17.5 Funding Information
Andrea E. Martin was supported by an Independent Max Planck Research Group and a Lise Meitner Research Group “Language and Computation in Neural Systems,” by NWO Vidi grant 016.Vidi.188.029 to AEM, and by Big Question 5 (to Prof. dr. Roshan Cools and Dr. Andrea E. Martin) of the Language in Interaction Consortium funded by NWO Gravitation Grant 024.001.006 to Prof. dr. Peter Hagoort. Cas W. Coopmans was supported by NWO Vidi grant 016.Vidi.188.029 to AEM.
17.6 Acknowledgements
We are grateful to Hatice Zora and two anonymous reviewers for valuable comments on an earlier draft of this chapter.
Summary
Empirical results in the literature on neural speech tracking are commonly attributed to either syntax or prosody. Here, we present four types of arguments against attempts to explain putatively syntactic tracking effects in prosodic terms (or vice versa). The arguments are based on logic, empirical observations, ontology, and strategy.
Implications
Because syntactic and prosodic structure are strongly related in speech and language, future research should be less focused on disjunctive explanations of neural tracking effects.
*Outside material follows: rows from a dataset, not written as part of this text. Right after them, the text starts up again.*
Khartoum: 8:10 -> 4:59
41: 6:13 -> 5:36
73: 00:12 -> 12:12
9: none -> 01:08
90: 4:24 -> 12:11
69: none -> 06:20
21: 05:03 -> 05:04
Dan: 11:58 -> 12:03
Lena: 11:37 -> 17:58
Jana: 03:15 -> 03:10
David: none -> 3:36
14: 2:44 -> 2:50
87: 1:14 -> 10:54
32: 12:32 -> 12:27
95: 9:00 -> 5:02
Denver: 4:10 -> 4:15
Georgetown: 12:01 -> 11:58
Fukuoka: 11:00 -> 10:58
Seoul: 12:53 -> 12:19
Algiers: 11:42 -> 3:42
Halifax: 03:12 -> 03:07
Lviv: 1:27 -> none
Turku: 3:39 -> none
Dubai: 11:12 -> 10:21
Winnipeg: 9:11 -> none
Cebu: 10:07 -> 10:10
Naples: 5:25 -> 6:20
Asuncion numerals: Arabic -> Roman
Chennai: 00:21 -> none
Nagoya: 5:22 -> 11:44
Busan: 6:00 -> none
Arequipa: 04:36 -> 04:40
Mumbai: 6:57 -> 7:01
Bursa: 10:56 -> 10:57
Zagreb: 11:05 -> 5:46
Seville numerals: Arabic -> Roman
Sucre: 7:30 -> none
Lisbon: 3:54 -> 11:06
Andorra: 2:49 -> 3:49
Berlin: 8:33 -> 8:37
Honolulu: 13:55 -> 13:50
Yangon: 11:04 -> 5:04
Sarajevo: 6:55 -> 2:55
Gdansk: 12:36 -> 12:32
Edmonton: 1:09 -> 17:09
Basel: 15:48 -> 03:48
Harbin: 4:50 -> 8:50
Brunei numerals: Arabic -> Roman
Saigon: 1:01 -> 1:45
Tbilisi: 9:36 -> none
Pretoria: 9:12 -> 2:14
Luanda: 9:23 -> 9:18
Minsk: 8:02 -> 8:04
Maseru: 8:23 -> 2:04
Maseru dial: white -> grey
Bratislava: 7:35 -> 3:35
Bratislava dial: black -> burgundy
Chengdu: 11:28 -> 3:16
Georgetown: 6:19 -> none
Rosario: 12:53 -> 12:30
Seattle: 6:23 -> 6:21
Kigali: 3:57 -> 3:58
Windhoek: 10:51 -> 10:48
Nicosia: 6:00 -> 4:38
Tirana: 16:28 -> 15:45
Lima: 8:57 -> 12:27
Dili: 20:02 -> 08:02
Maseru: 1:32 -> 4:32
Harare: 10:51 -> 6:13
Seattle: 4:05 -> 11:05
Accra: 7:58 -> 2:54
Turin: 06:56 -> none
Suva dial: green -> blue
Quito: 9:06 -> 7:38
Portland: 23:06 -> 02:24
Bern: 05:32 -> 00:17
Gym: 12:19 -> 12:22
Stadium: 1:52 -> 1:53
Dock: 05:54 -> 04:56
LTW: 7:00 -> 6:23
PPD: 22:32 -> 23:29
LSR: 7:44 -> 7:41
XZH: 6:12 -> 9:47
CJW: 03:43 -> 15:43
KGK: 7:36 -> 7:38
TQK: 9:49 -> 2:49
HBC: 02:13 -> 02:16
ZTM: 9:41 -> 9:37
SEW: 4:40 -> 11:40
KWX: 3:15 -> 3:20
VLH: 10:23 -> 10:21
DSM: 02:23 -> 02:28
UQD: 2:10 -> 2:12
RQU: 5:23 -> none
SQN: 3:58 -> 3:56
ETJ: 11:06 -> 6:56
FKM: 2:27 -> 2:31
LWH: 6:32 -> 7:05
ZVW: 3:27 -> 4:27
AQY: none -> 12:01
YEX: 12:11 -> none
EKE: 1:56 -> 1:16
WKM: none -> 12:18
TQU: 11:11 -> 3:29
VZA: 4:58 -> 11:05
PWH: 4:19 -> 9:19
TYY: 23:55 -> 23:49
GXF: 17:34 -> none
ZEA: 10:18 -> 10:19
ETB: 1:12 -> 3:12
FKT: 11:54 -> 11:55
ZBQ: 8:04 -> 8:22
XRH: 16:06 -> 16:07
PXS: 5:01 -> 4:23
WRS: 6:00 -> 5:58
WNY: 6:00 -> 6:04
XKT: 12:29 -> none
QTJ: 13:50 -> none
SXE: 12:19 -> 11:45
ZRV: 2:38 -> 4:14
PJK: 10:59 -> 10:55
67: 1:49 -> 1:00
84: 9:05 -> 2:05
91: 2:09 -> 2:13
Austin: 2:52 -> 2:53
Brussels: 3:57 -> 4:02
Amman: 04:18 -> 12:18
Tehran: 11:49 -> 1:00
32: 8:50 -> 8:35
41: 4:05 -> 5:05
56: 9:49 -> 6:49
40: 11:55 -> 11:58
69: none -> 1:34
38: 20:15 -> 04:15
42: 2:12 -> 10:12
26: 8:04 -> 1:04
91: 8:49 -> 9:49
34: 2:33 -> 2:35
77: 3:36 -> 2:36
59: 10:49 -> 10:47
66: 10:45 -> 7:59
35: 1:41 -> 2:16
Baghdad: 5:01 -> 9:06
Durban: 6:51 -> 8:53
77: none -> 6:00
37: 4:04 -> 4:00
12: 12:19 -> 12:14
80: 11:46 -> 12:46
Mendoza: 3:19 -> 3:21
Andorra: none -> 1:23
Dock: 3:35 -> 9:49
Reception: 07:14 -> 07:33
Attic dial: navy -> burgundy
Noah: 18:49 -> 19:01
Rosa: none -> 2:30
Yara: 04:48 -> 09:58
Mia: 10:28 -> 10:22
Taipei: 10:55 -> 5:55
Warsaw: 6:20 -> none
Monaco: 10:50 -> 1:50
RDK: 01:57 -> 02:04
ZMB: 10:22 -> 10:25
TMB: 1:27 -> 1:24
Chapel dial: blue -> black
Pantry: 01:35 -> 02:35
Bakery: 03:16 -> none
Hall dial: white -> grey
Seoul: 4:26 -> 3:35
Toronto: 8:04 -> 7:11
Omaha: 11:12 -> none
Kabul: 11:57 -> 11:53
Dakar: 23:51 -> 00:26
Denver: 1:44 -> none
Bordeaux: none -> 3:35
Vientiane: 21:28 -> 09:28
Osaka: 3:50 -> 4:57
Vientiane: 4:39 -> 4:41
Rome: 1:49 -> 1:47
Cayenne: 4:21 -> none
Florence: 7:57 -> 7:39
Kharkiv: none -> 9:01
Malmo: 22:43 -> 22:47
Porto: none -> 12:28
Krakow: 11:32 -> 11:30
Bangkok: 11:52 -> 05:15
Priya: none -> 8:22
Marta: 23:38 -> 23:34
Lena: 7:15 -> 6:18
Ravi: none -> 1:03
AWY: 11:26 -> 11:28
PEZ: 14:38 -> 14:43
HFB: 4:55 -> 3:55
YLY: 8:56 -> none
Instead, researchers should attempt to explain how the natural interaction between syntactic and prosodic information, and their functional interdependence, drives the neural signal.
Gains
The interrelatedness between syntax and prosody is well known in linguistics, and their interactions have been widely studied in psycholinguistics. We show that when this interactive approach is embraced in cognitive neuroscience as well, it will greatly increase our understanding of how the brain makes sense of natural language.